Come prepared, but not too prepared
An example of being prepared: Having, or asking for, the right cutlery when eating a chocolate pudding on a private plane full of colleagues, rather than having to paw the thing, leaving your hand brown and sticky for the rest of the day, especially when your job largely involves shaking hands with people. (Besides, everybody knows that the best improvised cutlery, especially for hummus, is a Biro lid).
An example of being *too* prepared: Pulling out a luxury wicker hamper with in-built cheese board, full serving cutlery set, plates and fondue set. You could try and diffuse the tension with, “Cracker, anyone?” but it won’t work, no matter how good the crackers. The same goes for turning your mouse-infested desk into a miniature prep kitchen for a homemade Buddha bowl. Just get a meal deal like the rest of us.

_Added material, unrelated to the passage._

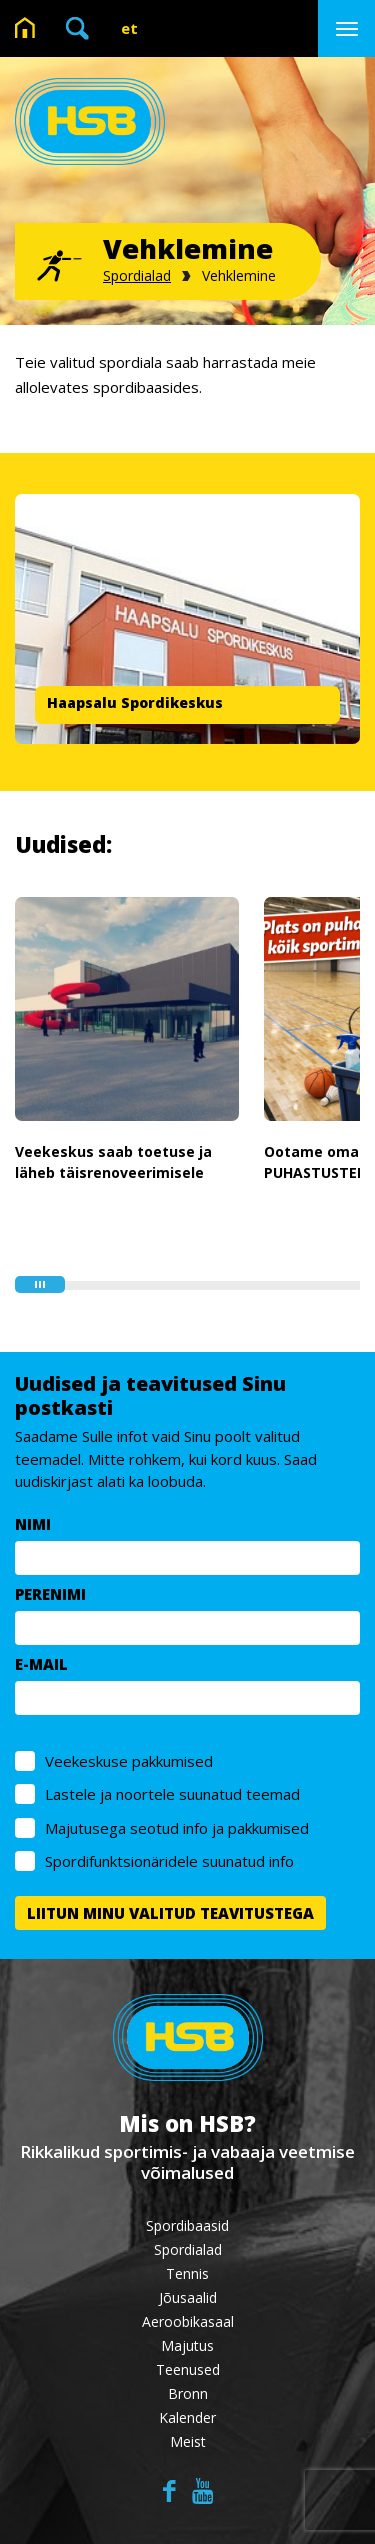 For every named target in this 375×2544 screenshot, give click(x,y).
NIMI (33, 1524)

Sharing’s caring, until it’s not
If you brought in a cake, by all means share it. If you accidentally have far too much quiche, offer a slice to somebody near and dear, or far and starved, for that is fine. If you have decided you don’t actually have room for your sealed bag of crisps, pass them on. If you’re la-dee-da and bought some brie, cherry tomatoes and a French stick to make your own sandwiches, but find you have no need for the other 32 portions, do please send an all-team email offering to transport any takers to Provence, one bite at a time.
But if you’re noshing a petrol station cheese and onion sandwich in a quarterly catch-up and can’t quite finish it due to indigestion, you do not need to give in to your urge to offer it to the rest around the room. Nor does Malcolm the data engineer need to sup your homemade soup to see what you mean about how well surprisingly balanced the seasoning is, before or, especially, after you’ve started it. He believes you. He can smell it from over there.
Learn these rules, and you may just make it to retirement without somebody ever saying that “enshrined in [your] lore” is a double-sourced incident about how revolting you are to work with. Bon appétit.